A Porsche aproveitou bem a tecnologia desenvolvida para colocar nos seus motores de 2,5 litros, especialmente os 911 Carrera Turbo – até lançou modelos de estrada – e outras marcas seguiram-na, mas sempre na Endurance. A meio de 1975, porém, o 917/30 foi retirado do museu para uma tarefa: estabelecer um recorde de velocidade num circuito fechado. O local foi o circuito oval – super speedway – de Talladega, no Alabama, uma pista que existia desde 1969 e muito usada pela NASCAR para as suas corridas. E o piloto? Um velho conhecido: Mark Donohue.

Como se sabe, Donohue tinha decidido pendurar o capacete no início de 1974, julgando que tinha alcançado os seus objectivos. Penske deu-lhe um lugar como director desportivo, mas cedo ressurgiu a sua fome de correr. E no final do ano, Penske estava a montar uma equipa na F1 e achou que seria o lugar ideal para ele fazer o seu regresso. Tinha conseguido um pódio logo na sua primeira corrida, em 1971, guiando um McLaren à chuva em Mosport, no GP do Canadá. E em 1975, tentava fazer funcionar um Penske PC-1, sem grandes resultados, ao ponto de, após o GP de França, terem arranjado um March, enquanto o PC-2 não fica pronto.
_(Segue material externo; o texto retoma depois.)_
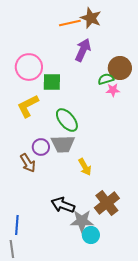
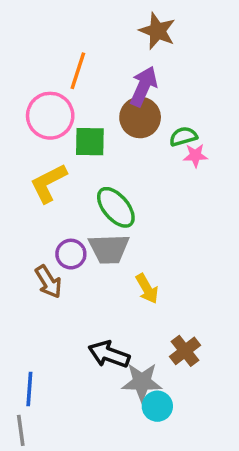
orange line: (70, 23) -> (78, 71), moved, turned -60
brown circle: (120, 68) -> (140, 117), moved
brown cross: (107, 203) -> (185, 351), size x0.7

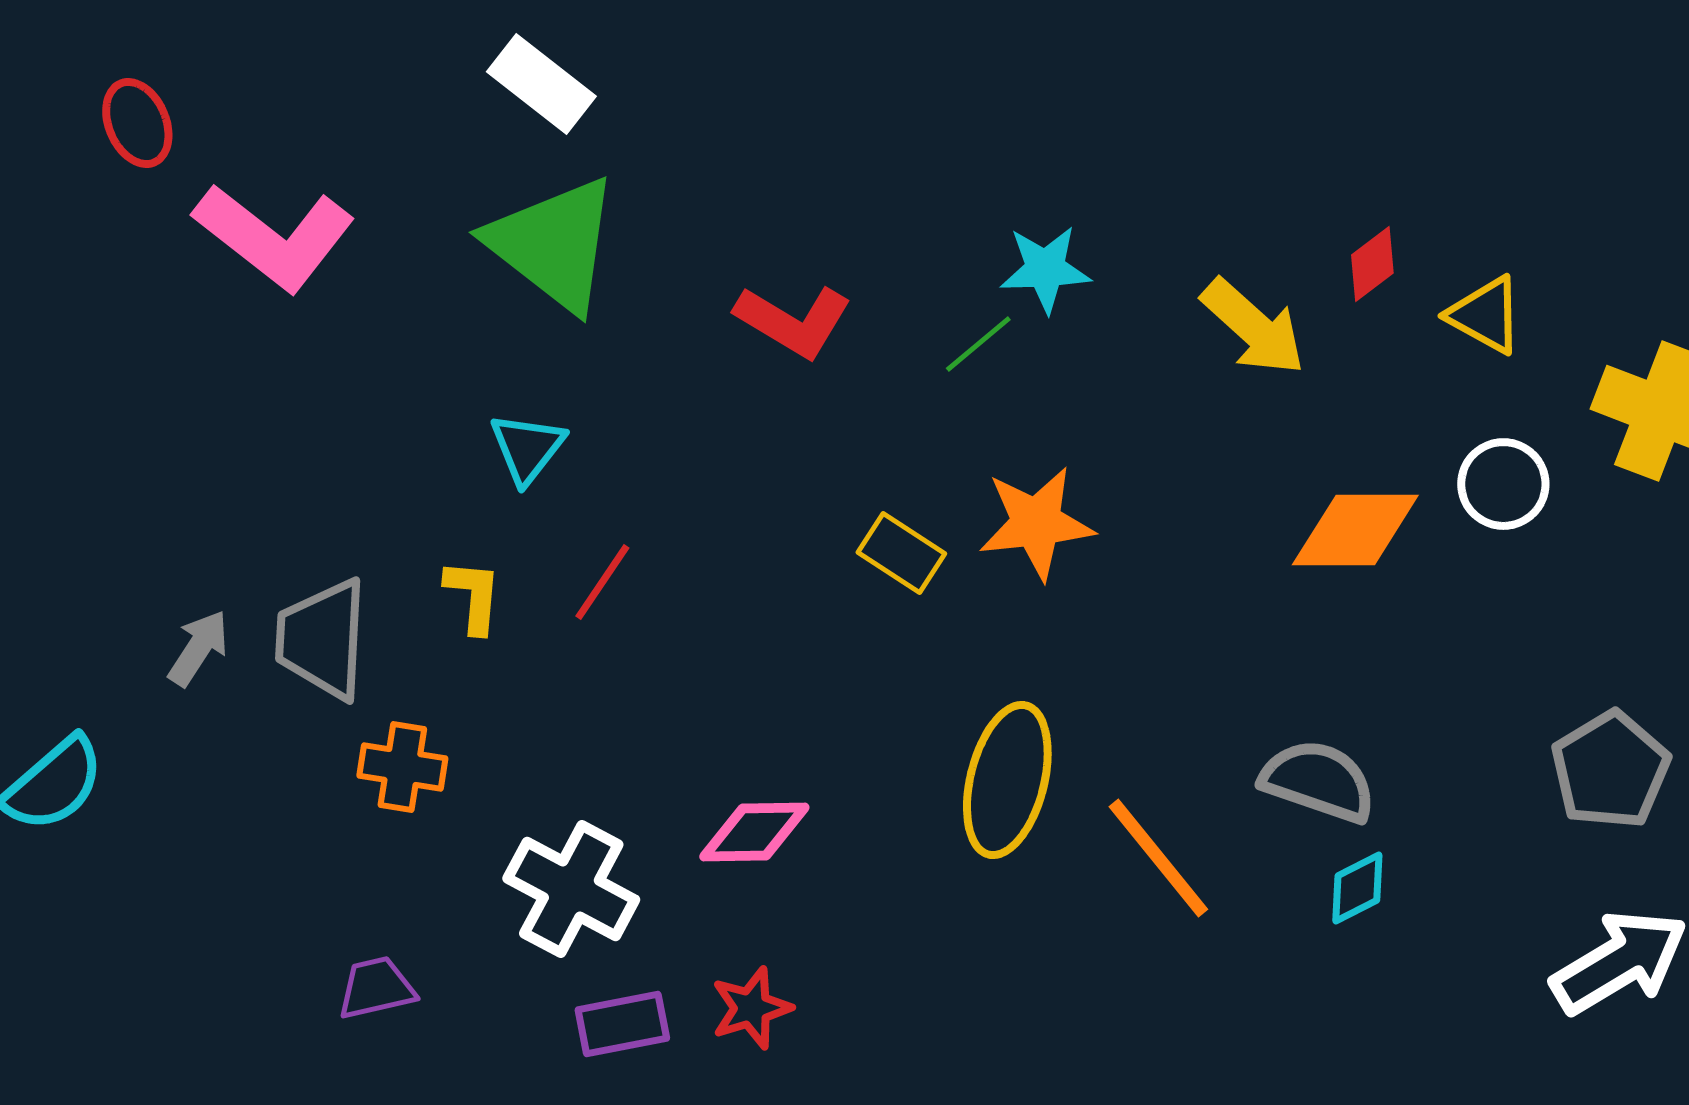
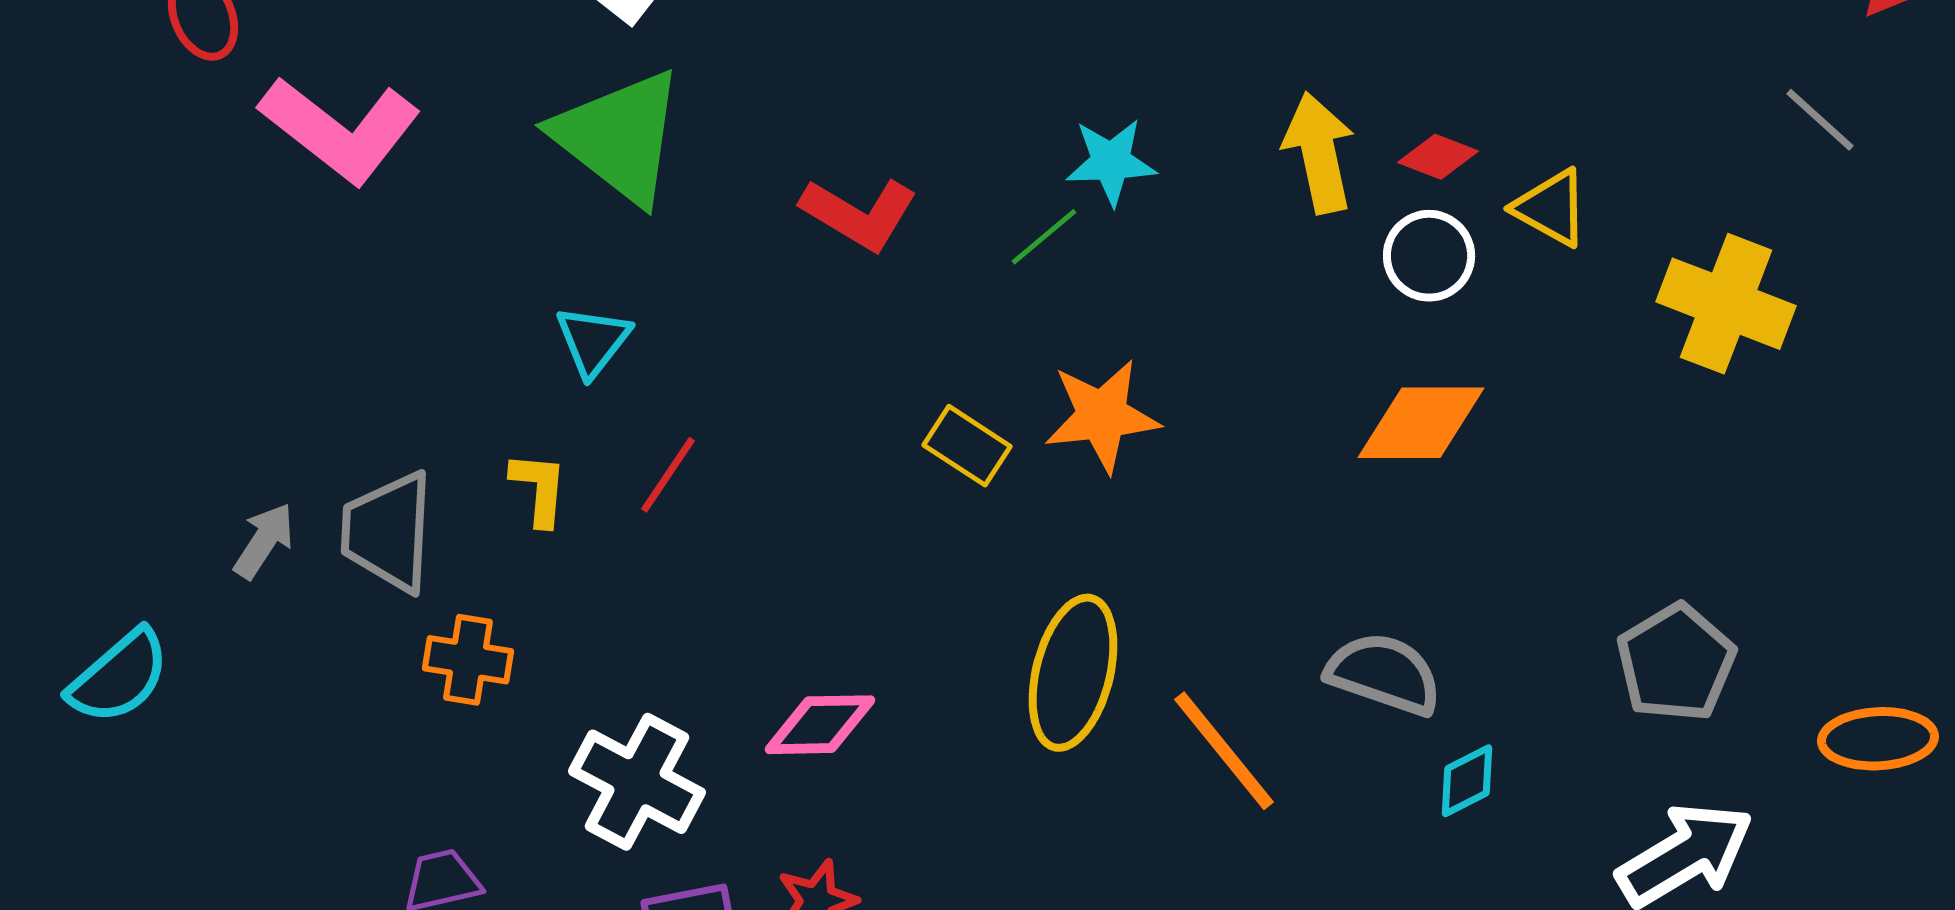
red diamond: (1372, 264) -> (1438, 157), turned 58
yellow arrow: (1253, 327) -> (1319, 153), moved, turned -144
white circle: (1503, 484) -> (1429, 256), moved
cyan diamond: (1357, 888) -> (1467, 781), moved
O recorde pertencia a A.J. Foyt, que tinha ido a Talladega no ano anterior, com o seu carro da USAC, e tinha marcado 350,597 km/hora (217,851 milhas por hora, na medida imperial), e a 9 de Agosto de 1975, a Penske tinha chegado a Talladega para fazer as voltas necessárias para estabelecer uma marca. E o carro tinha sido modificado para a ocasião. O motor tinha dois intercoolers, fazendo um total de… 1230 cavalos.

Mal entrou no carro, Donohue alcançou a velocidade ideal. Depois de algumas tentativas (com uma delas a resultar num pequeno incêndio, quando ele decide não fazer uma volta de arrefecimento), no final dessa tarde, Penske e Donohue marcavam uma média de 355,923 km/hora (ou 221,160 milhas por hora), batendo o recorde de Foyt por pouco mais de 3,3 milhas. Nas rectas, o Porsche alcançava 240 milhas por hora, ou 386 km/hora, na medição usada no resto do mundo. O recorde durou até 1987, quando Foyt estableceu 413,8 km/hora na oval do Texas num Oldsmobile modificado. Mas hoje em dia, ainda é o recorde de Talladega.

Depois disso, o Porsche regressou ao museu, e a marca usou a tecnologia dos Turbo para outros carros, como o 935 e 936, no seu regresso, em 1976, dominando a Endurance até ao final da década.

O recorde de Talladega foi o derradeiro momento de glória de Donohue. Uma semana depois, no regresso à Europa, despistou-se no seu March no warm-up do GP da Áustria, quando um dos pneus rebentou e bateu com a sua cabeça contra um poste, causando uma lesão cerebral que a 19 de Agosto, se tornou fatal.

Donohue, o “Capitain Nice”, tinha 38 anos.